Assignment
Which lines run from the one containing "büyüklüğünde deprem" to the end of the entries below? Retype exactly those, both ends included.

Page-level text extractions
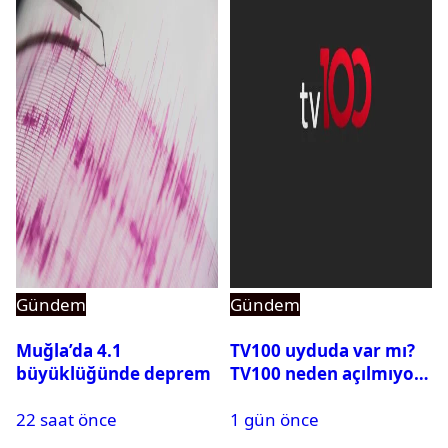
Gündem
Gündem
Muğla’da 4.1
TV100 uyduda var mı?
büyüklüğünde deprem
TV100 neden açılmıyor?
22 saat önce
1 gün önce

Response for this exercise
büyüklüğünde deprem
TV100 neden açılmıyor?
22 saat önce
1 gün önce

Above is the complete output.